# EXERCISE DESCRIPTION:
From the line containing "Bestelllisten ab und" down to the last line of the material, output each line exactly as it appears, excluding pictures.

----------------

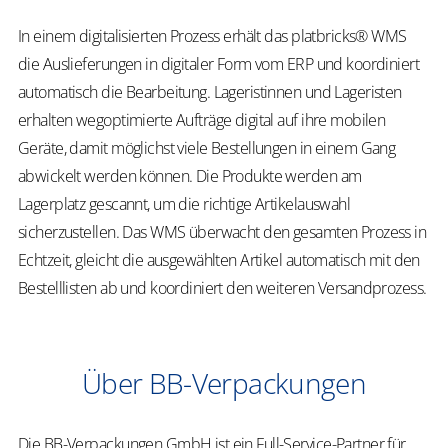
In einem digitalisierten Prozess erhält das platbricks® WMS
die Auslieferungen in digitaler Form vom ERP und koordiniert
automatisch die Bearbeitung. Lageristinnen und Lageristen
erhalten wegoptimierte Aufträge digital auf ihre mobilen
Geräte, damit möglichst viele Bestellungen in einem Gang
abwickelt werden können. Die Produkte werden am
Lagerplatz gescannt, um die richtige Artikelauswahl
sicherzustellen. Das WMS überwacht den gesamten Prozess in
Echtzeit, gleicht die ausgewählten Artikel automatisch mit den
Bestelllisten ab und koordiniert den weiteren Versandprozess.
Über BB-Verpackungen
Die BB-Verpackungen GmbH ist ein Full-Service-Partner für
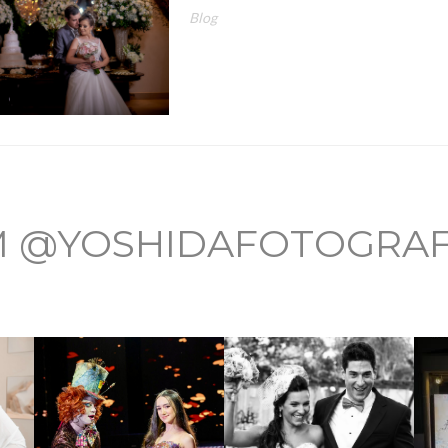
Blog
M @YOSHIDAFOTOGRAF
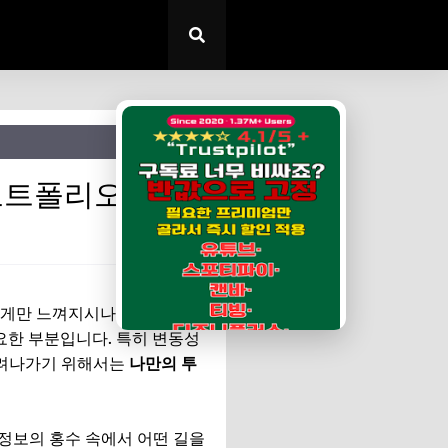
✕
 포트폴리오
렵게만 느껴지시나요? 아니면 왠
요한 부분입니다. 특히 변동성
불려나가기 위해서는
나만의 투
 정보의 홍수 속에서 어떤 길을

----------------

# WRITTEN SOLUTION:
Bestelllisten ab und koordiniert den weiteren Versandprozess.
Über BB-Verpackungen
Die BB-Verpackungen GmbH ist ein Full-Service-Partner für
Blog
M @YOSHIDAFOTOGRAF
✕
 포트폴리오
렵게만 느껴지시나요? 아니면 왠
요한 부분입니다. 특히 변동성
불려나가기 위해서는
나만의 투
 정보의 홍수 속에서 어떤 길을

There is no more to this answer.